ECLI:NL:CRVB:2025:1395
Centrale Raad van Beroep
- Wraking
- Rechtspraak.nl
Verzoek om wraking niet-ontvankelijk verklaard wegens te late indiening
In deze zaak heeft de Centrale Raad van Beroep op 18 september 2025 uitspraak gedaan over een verzoek om wraking van de behandelend rechters. Verzoekers, bestaande uit drie personen, hebben het verzoek ingediend na een zitting op 14 augustus 2025, waarbij zij hoger beroep hadden ingesteld tegen eerdere uitspraken. Het verzoek om wraking werd echter pas drie weken na de zitting ingediend, wat volgens de Raad in strijd is met artikel 8:16, eerste lid, van de Algemene wet bestuursrecht (Awb).

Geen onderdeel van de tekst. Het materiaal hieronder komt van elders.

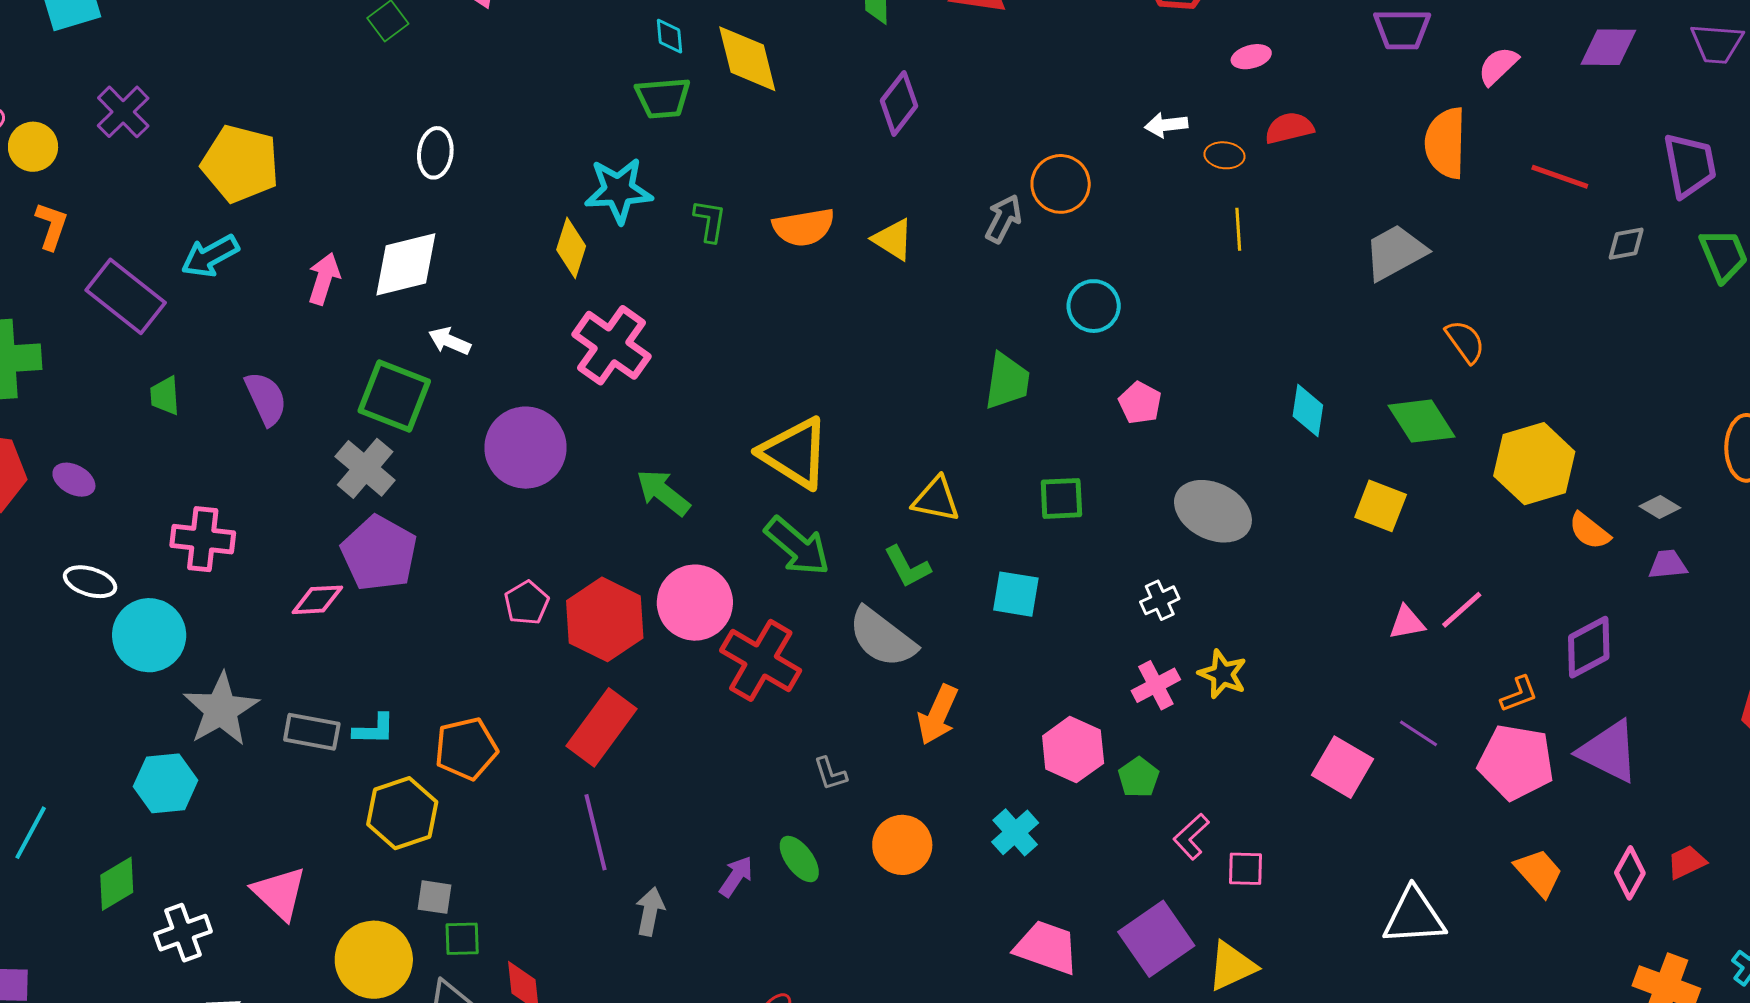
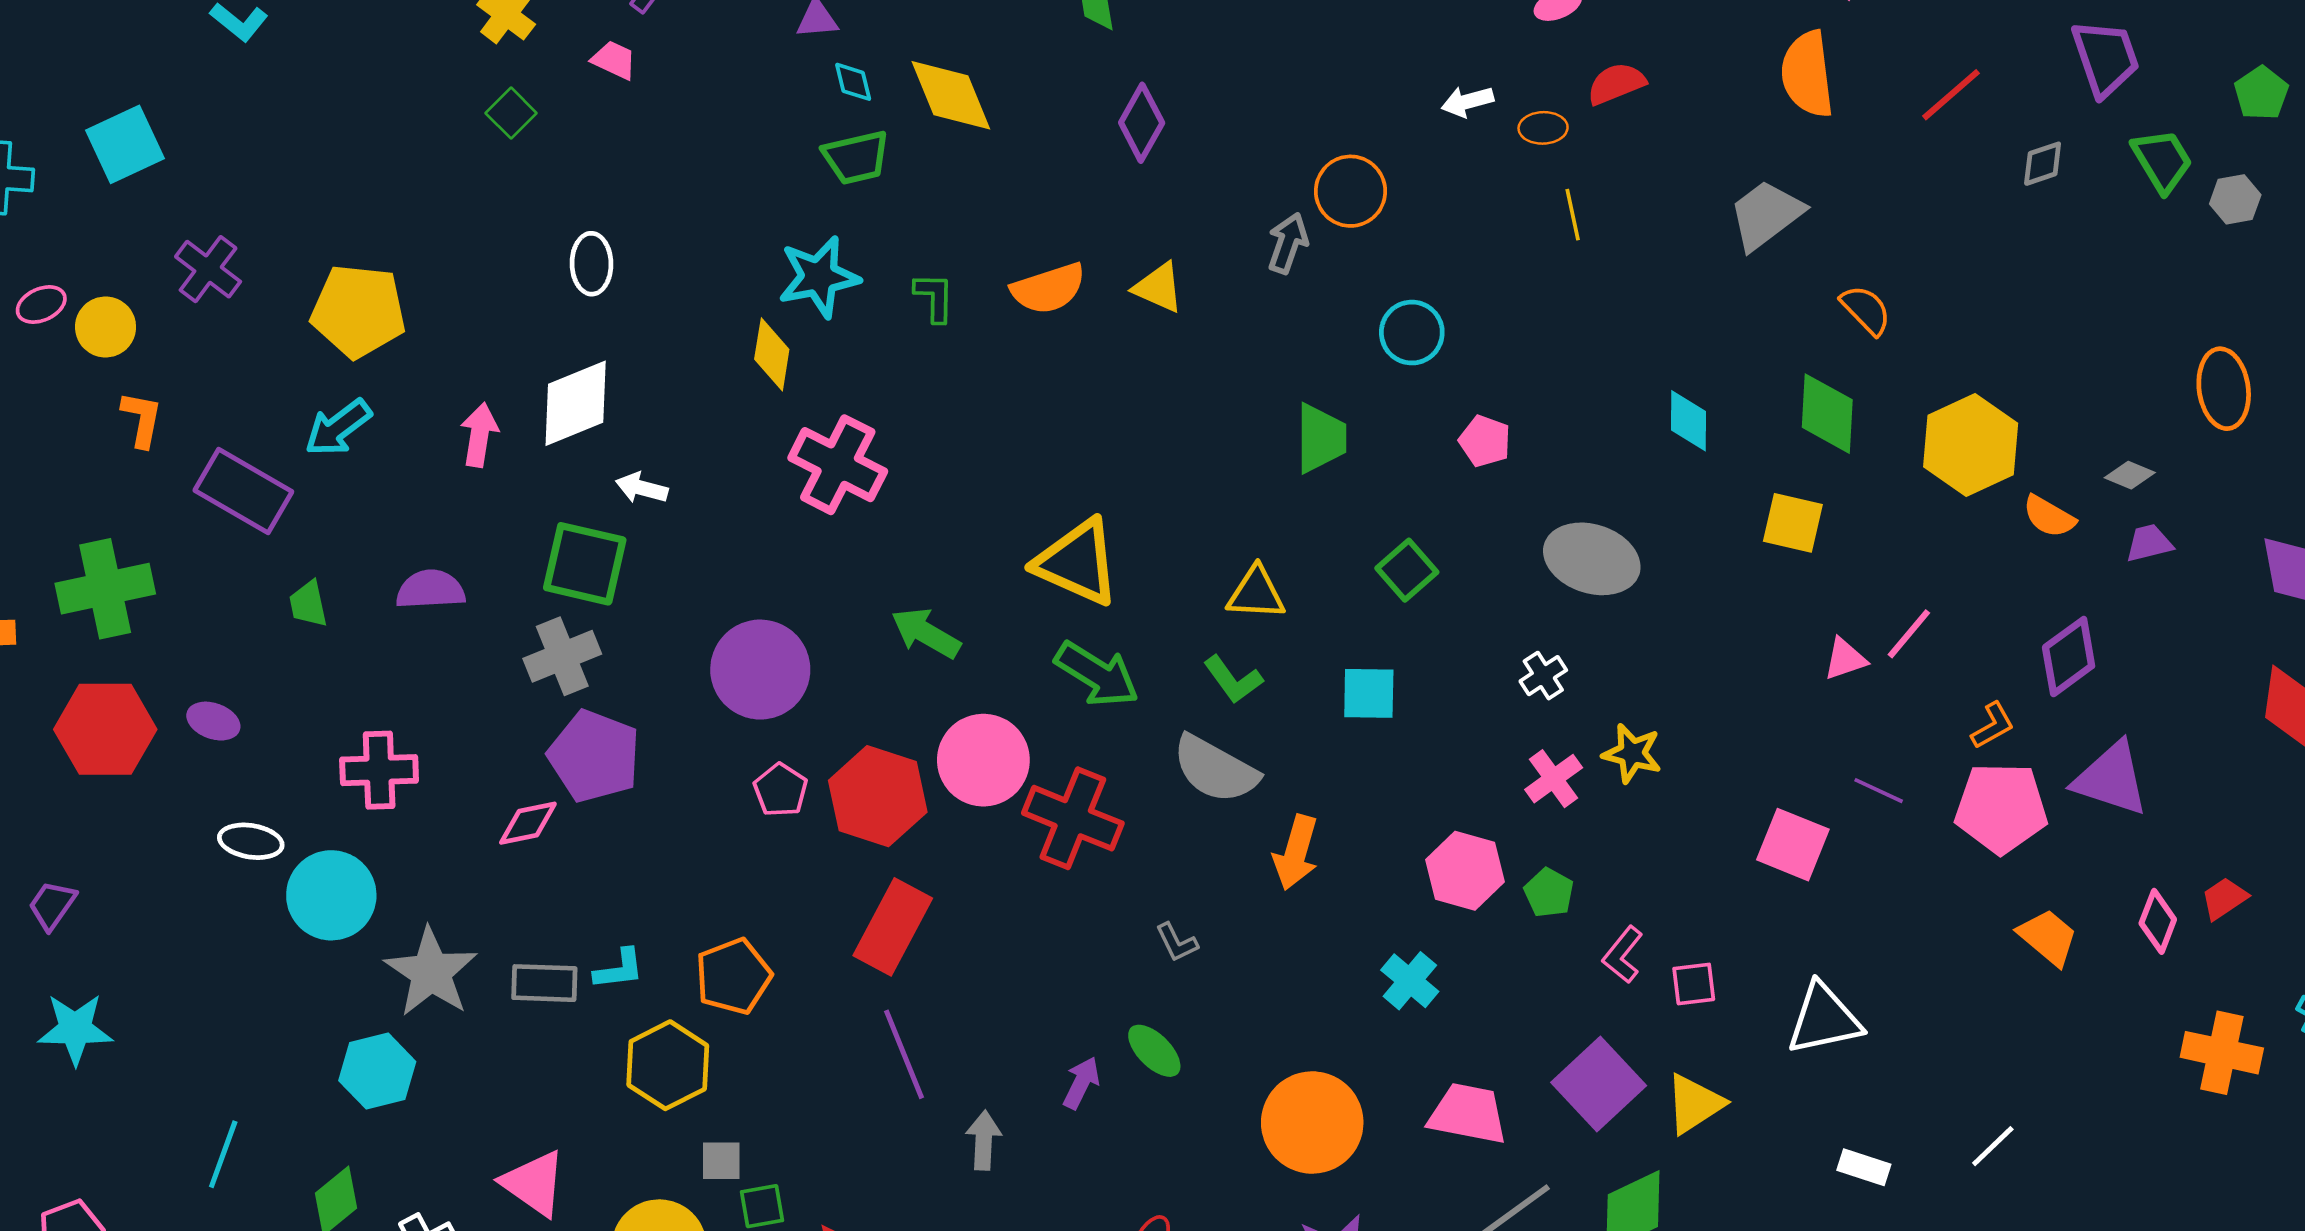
red line: (1560, 177) -> (1951, 95), turned -52
purple semicircle: (266, 399) -> (430, 590), turned -60
green diamond: (1422, 421) -> (1827, 414), turned 44
purple circle: (526, 448) -> (760, 670), moved
gray cross: (365, 468) -> (562, 656), turned 36
green square: (1061, 498) -> (1407, 570), turned -30
orange circle: (902, 845) -> (1312, 1123), moved, size x1.4
white triangle: (1414, 916) -> (1824, 1019), moved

De Raad oordeelde dat de verzoekers niet tijdig hebben gehandeld, aangezien de feiten en omstandigheden die aanleiding gaven tot het wrakingsverzoek al bekend waren na de zitting. De verzoekers voerden aan dat zij tijd nodig hadden om overleg te voeren en zaken uit te zoeken, maar de Raad wees erop dat een verzoek om wraking zo snel mogelijk moet worden ingediend na bekendwording van de feiten die twijfels over de onpartijdigheid van de rechter oproepen. De Raad verklaarde het verzoek om wraking dan ook niet-ontvankelijk, in overeenstemming met de geldende rechtspraak. De beslissing werd genomen door een meervoudige kamer, met T. Dompeling als voorzitter, en werd openbaar uitgesproken op dezelfde datum.